What this task involves:
The word "experience": in how many lines of the records does it appear? Reply with the number alone.

[Collected data]
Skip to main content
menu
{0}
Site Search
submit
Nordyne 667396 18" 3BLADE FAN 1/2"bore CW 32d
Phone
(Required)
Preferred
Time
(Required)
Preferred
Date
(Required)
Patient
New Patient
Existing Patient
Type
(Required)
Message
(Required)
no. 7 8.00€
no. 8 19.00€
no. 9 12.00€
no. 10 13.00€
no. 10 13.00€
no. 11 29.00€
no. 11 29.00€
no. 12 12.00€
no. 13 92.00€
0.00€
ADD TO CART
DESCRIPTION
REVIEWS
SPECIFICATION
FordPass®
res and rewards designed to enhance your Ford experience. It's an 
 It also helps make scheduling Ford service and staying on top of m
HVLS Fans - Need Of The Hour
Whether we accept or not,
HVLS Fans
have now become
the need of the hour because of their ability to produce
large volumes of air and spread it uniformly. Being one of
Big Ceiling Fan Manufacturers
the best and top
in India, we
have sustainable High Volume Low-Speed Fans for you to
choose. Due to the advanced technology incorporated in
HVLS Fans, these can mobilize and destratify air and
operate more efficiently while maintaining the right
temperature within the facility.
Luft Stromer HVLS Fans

...

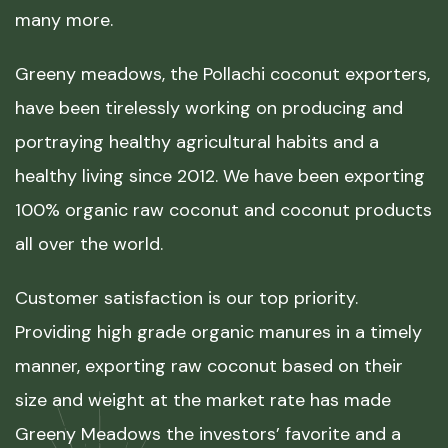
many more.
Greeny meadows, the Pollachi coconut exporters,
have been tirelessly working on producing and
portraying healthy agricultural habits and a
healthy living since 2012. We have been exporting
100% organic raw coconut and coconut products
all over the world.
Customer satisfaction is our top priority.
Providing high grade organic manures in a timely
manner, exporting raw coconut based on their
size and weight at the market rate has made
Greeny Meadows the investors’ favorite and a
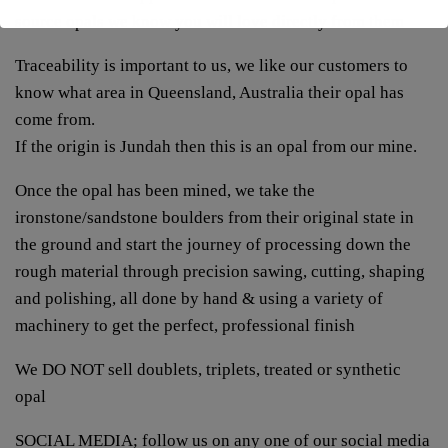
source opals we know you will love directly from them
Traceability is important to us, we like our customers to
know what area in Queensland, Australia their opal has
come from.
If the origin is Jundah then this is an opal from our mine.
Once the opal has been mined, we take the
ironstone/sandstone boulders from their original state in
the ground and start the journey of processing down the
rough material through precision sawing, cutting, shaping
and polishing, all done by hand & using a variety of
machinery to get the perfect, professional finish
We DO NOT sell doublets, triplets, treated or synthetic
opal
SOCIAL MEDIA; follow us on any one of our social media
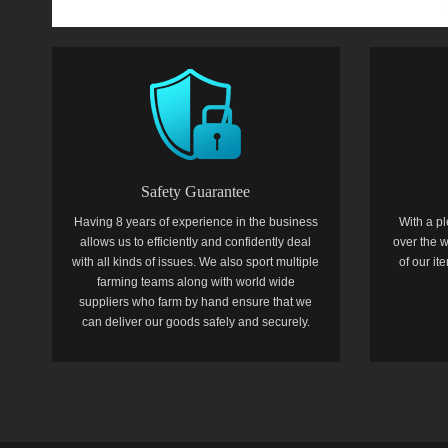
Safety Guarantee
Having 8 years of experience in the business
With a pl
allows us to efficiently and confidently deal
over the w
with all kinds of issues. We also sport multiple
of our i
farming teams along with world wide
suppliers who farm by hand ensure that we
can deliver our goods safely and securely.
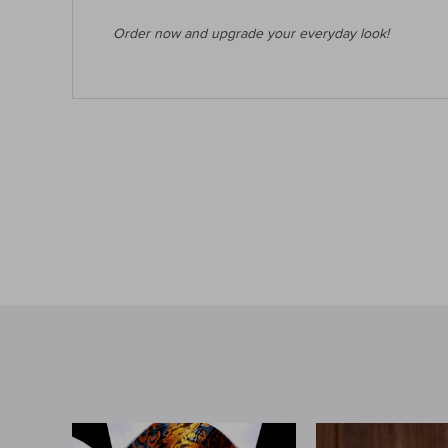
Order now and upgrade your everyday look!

Result below:
2